Some possibilities could include:
1) pH totally out of whack. High ph eats aluminum. Guess what the thinnest aluminum part is? It doesn't mean it will eat a hole, all that's necessary is eating around a braze joint. Are they reusing your old coolant every time? Ask them to do a pH test. That should solve this question. Remember, coolant contains components to help reduce corrosivity, even if the pH measured is slightly outside of the 'safe' range. pH strips are terrible in accuracy, which is what most shops use. A good digital meter is much better...but must be properly calibrated or checked against a known set of pH buffers, of different known pH levels. Then you know your meter is reading properly. See charts below.
2) Bad engine ground and somehow the heater core has become the anode?
3) Too much pressure (Per Burla above). But to add ....it high pressure can be caused by a bad headgasket too. A headgasket can be 'semi-bad' for quite a while prior to a full-on white-out! LOL. How does the upper radiator hose feel when the truck is warm? Do you hear gurgling in the AM when you go to drive the truck? Do you smell combustion through the radiator? Bubbles in the coolant at higher rpm's.
4) 4 bad heater cores in a row. Unlikely, but certainly a possibility. Maybe there was a bad run of H/C's where braze joints are weak. Or the way they are packaged, they take too much abuse via shipping which weakens the inlet pipe braze joint.
5) Incompetent dealer tech getting 'rough' with the h/c during install.

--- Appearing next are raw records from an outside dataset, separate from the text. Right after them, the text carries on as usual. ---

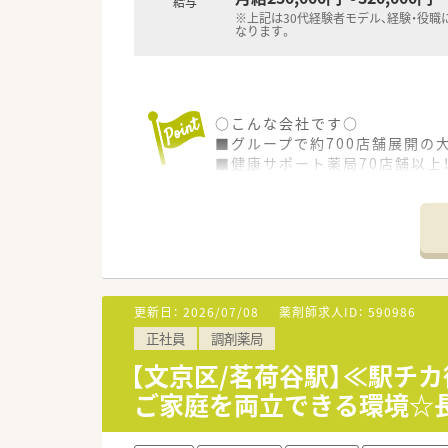
給与
※上記は30代経験者モデル、経験・役職
なります。
○こんな会社です○
■グループで約700店舗展開の
■健康サポート薬局70店舗以上
■医師の開業支援・病床周りの
■処方箋枚数70-150枚の店舗
■店舗スタッフは4-6名が平均
■≪病院出身者も歓迎≫医療機
医師との面会・トレースレポート
病院出身者の方も、他職種連携
■≪研修制度充実≫
更新日：
2026/07/08
薬剤師求人ID：
590986
高度管理機能薬局薬剤師育成研
正社員
調剤薬局
学術研究研修・海外研修・病院出
■子育て支援制度充実
【文京区/茗荷谷駅】≪駅チ
・妊婦さんに1ヶ月1回通院休暇
ご家庭を両立できる環境☆
・配偶者は出産休暇を3日付与
・出産祝金あり
・育児休業はお子様が最大3歳ま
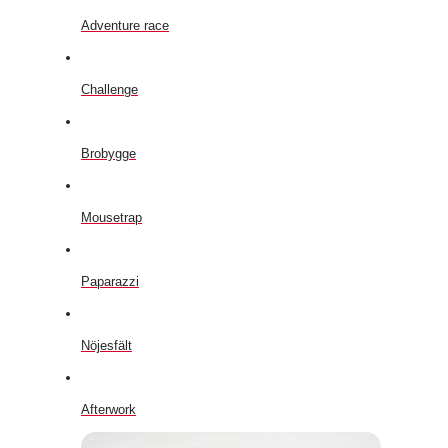
Adventure race
Challenge
Brobygge
Mousetrap
Paparazzi
Nöjesfält
Afterwork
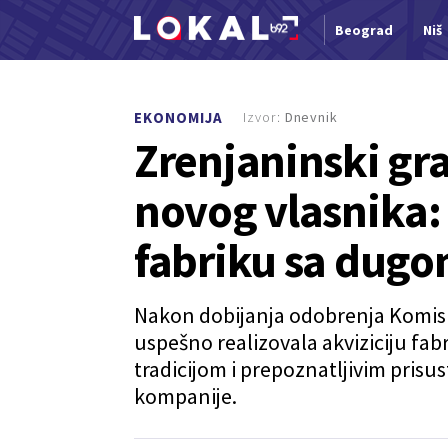
Beograd
Niš
Nova vest
Izvor:
Dnevnik
EKONOMIJA
Zrenjaninski gr
novog vlasnika:
fabriku sa dugo
Nakon dobijanja odobrenja Komisij
uspešno realizovala akviziciju fa
tradicijom i prepoznatljivim prisu
kompanije.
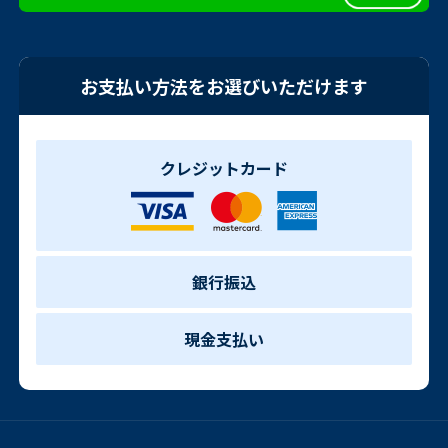
お支払い方法をお選びいただけます
クレジットカード
銀行振込
現金支払い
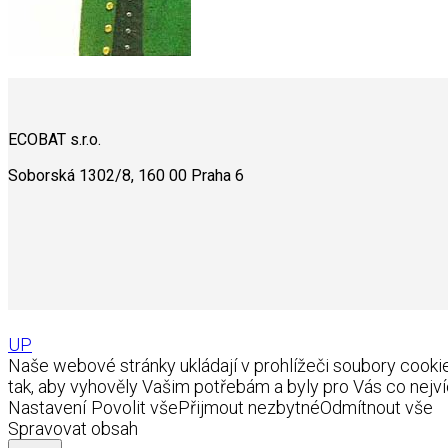
ECOBAT s.r.o.
Soborská 1302/8, 160 00 Praha 6
UP
Naše webové stránky ukládají v prohlížeči soubory coo
tak, aby vyhověly Vašim potřebám a byly pro Vás co nejví
Nastavení
Povolit vše
Přijmout nezbytné
Odmítnout vše
Spravovat obsah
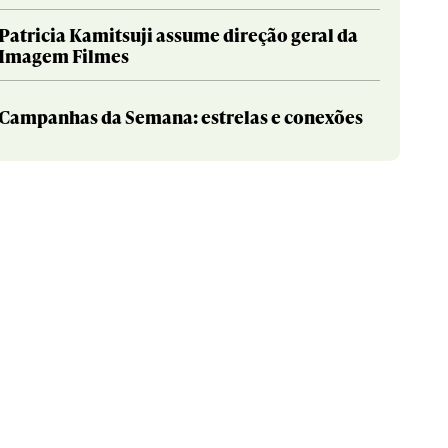
Patricia Kamitsuji assume direção geral da
Imagem Filmes
Campanhas da Semana: estrelas e conexões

These two charts say a lot: Aluminum is low nobility ...meaning it pretty freely gives up it's electrons compared to many metals (like Copper). And 2) Too high of a pH is good for iron, but not for Aluminum. Meaning a high pH will cause AL corrosion. In a mixed Iron/Aluminum system, a pH of aroud (or just under) 9.0 is within the narrow window for both metals. Copper core heater cores (like back in the old days), copper doesn't readily give up it's electrons (as easily). It could withstand coolant neglect a lot more.